### THE RECORDS
----------------

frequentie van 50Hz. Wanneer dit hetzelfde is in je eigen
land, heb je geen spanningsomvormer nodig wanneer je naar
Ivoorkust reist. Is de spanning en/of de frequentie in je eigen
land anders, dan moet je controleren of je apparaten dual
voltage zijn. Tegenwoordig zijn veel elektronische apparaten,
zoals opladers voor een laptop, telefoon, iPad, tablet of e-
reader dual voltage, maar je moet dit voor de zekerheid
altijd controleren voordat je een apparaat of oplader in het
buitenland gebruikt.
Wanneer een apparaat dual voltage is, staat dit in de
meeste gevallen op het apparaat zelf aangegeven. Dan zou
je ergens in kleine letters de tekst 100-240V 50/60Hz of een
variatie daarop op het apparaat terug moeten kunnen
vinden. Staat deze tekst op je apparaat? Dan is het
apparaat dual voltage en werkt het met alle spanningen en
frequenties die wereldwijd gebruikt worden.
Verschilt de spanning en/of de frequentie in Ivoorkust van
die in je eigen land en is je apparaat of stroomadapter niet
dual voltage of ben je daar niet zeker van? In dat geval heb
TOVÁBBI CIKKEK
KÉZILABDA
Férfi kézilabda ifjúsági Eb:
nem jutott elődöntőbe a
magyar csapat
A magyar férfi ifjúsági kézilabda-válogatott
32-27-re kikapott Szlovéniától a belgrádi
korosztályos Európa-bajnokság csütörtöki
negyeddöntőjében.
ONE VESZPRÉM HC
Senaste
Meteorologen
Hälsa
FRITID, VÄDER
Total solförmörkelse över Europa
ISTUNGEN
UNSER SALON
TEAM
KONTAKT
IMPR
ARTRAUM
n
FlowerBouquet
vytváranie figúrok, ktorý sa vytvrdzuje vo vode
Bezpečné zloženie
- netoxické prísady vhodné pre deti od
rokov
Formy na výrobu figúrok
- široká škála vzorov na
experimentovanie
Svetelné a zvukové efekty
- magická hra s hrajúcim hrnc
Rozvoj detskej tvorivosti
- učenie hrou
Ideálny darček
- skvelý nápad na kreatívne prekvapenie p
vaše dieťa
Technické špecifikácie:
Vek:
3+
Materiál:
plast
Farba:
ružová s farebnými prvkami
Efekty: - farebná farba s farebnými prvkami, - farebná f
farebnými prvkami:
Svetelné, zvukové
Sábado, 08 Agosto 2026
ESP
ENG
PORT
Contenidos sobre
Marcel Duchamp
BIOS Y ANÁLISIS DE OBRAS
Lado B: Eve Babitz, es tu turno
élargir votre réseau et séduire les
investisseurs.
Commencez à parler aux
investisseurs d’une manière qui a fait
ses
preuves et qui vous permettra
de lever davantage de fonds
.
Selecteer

----------------

However many lines the data holds, return each one exactly.

### RESULT BELOW
frequentie van 50Hz. Wanneer dit hetzelfde is in je eigen
land, heb je geen spanningsomvormer nodig wanneer je naar
Ivoorkust reist. Is de spanning en/of de frequentie in je eigen
land anders, dan moet je controleren of je apparaten dual
voltage zijn. Tegenwoordig zijn veel elektronische apparaten,
zoals opladers voor een laptop, telefoon, iPad, tablet of e-
reader dual voltage, maar je moet dit voor de zekerheid
altijd controleren voordat je een apparaat of oplader in het
buitenland gebruikt.
Wanneer een apparaat dual voltage is, staat dit in de
meeste gevallen op het apparaat zelf aangegeven. Dan zou
je ergens in kleine letters de tekst 100-240V 50/60Hz of een
variatie daarop op het apparaat terug moeten kunnen
vinden. Staat deze tekst op je apparaat? Dan is het
apparaat dual voltage en werkt het met alle spanningen en
frequenties die wereldwijd gebruikt worden.
Verschilt de spanning en/of de frequentie in Ivoorkust van
die in je eigen land en is je apparaat of stroomadapter niet
dual voltage of ben je daar niet zeker van? In dat geval heb
TOVÁBBI CIKKEK
KÉZILABDA
Férfi kézilabda ifjúsági Eb:
nem jutott elődöntőbe a
magyar csapat
A magyar férfi ifjúsági kézilabda-válogatott
32-27-re kikapott Szlovéniától a belgrádi
korosztályos Európa-bajnokság csütörtöki
negyeddöntőjében.
ONE VESZPRÉM HC
Senaste
Meteorologen
Hälsa
FRITID, VÄDER
Total solförmörkelse över Europa
ISTUNGEN
UNSER SALON
TEAM
KONTAKT
IMPR
ARTRAUM
n
FlowerBouquet
vytváranie figúrok, ktorý sa vytvrdzuje vo vode
Bezpečné zloženie
- netoxické prísady vhodné pre deti od
rokov
Formy na výrobu figúrok
- široká škála vzorov na
experimentovanie
Svetelné a zvukové efekty
- magická hra s hrajúcim hrnc
Rozvoj detskej tvorivosti
- učenie hrou
Ideálny darček
- skvelý nápad na kreatívne prekvapenie p
vaše dieťa
Technické špecifikácie:
Vek:
3+
Materiál:
plast
Farba:
ružová s farebnými prvkami
Efekty: - farebná farba s farebnými prvkami, - farebná f
farebnými prvkami:
Svetelné, zvukové
Sábado, 08 Agosto 2026
ESP
ENG
PORT
Contenidos sobre
Marcel Duchamp
BIOS Y ANÁLISIS DE OBRAS
Lado B: Eve Babitz, es tu turno
élargir votre réseau et séduire les
investisseurs.
Commencez à parler aux
investisseurs d’une manière qui a fait
ses
preuves et qui vous permettra
de lever davantage de fonds
.
Selecteer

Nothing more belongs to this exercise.